The sad reality is that far too many of our Barbadian children and adolescents are not being sufficiently nurtured, cared for, and prepared for life. We must therefore determine how we can so restructure the structure and content of our formal and informal education and socialisation processes so that we do a much better job of instilling in our youth an acceptance and appreciation of themselves as sacred beings; a deep respect and regard for humanity/other human beings; a sense of personal responsibility; and a notion of duty to family, community, nation and humanity.

And, of course, we must also frontally address the phenomenon of negative cultural penetration in all of its many guises. Let us begin with simple awareness of the problem.
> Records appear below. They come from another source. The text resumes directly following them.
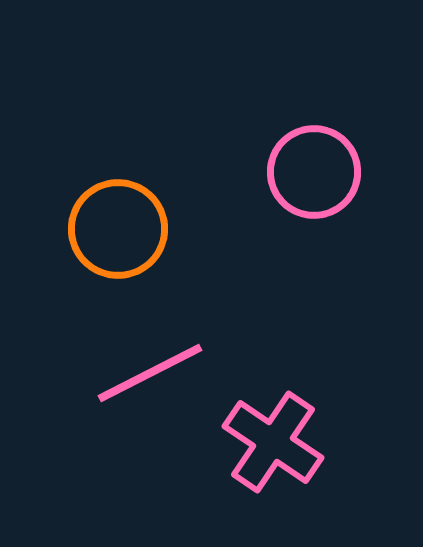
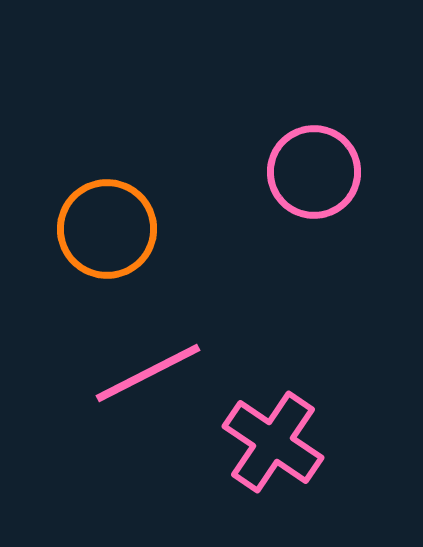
orange circle: moved 11 px left
pink line: moved 2 px left
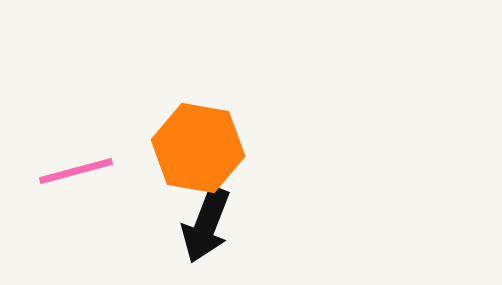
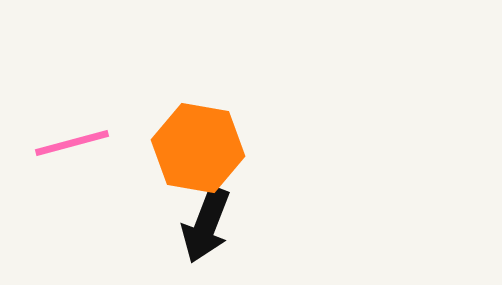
pink line: moved 4 px left, 28 px up
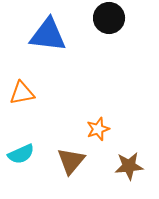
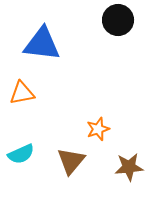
black circle: moved 9 px right, 2 px down
blue triangle: moved 6 px left, 9 px down
brown star: moved 1 px down
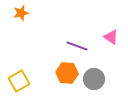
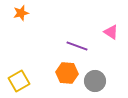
pink triangle: moved 5 px up
gray circle: moved 1 px right, 2 px down
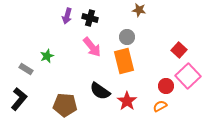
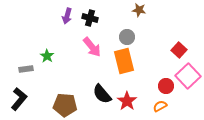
green star: rotated 16 degrees counterclockwise
gray rectangle: rotated 40 degrees counterclockwise
black semicircle: moved 2 px right, 3 px down; rotated 15 degrees clockwise
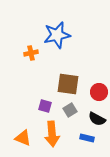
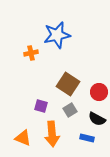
brown square: rotated 25 degrees clockwise
purple square: moved 4 px left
We must therefore make a communal effort to develop a national awareness that our nation exists within an international capitalist cultural environment in which some of the most negative, anti-social, and even anti-human values are currently being propagated, extolled, and imposed, and that we have to be on guard as a nation as to what values, social practices, and culture we accept.

Such a national awareness should, in turn, produce a collective determination to NOT be mere culture imitators or borrowers! Rather, we should be impelled to counter negative cultural penetration through our own nationally and institutionally organised processes of analysis of the external environment in which we exist, and also by developing, having faith in, and pursuing our own indigenous, self-generated, healthy and attractive cultural alternatives.

Finally, let us, at the highest levels of our national, political and economic governance develop a culture/philosophy/ideology/value system that is based on the notion of the “General Welfare” – the idea that every citizen matters; that no one is to be callously discarded and left behind; and that the highest and most powerful political and economic entities of our nation must accept that they possess a responsibility for the wellbeing of every citizen.

I am aware that what I am calling for is a fundamental revamping of our society – a root and branch examination and reform of our institutions, their purposes, functions and values. But the truth is that nothing short of this will suffice.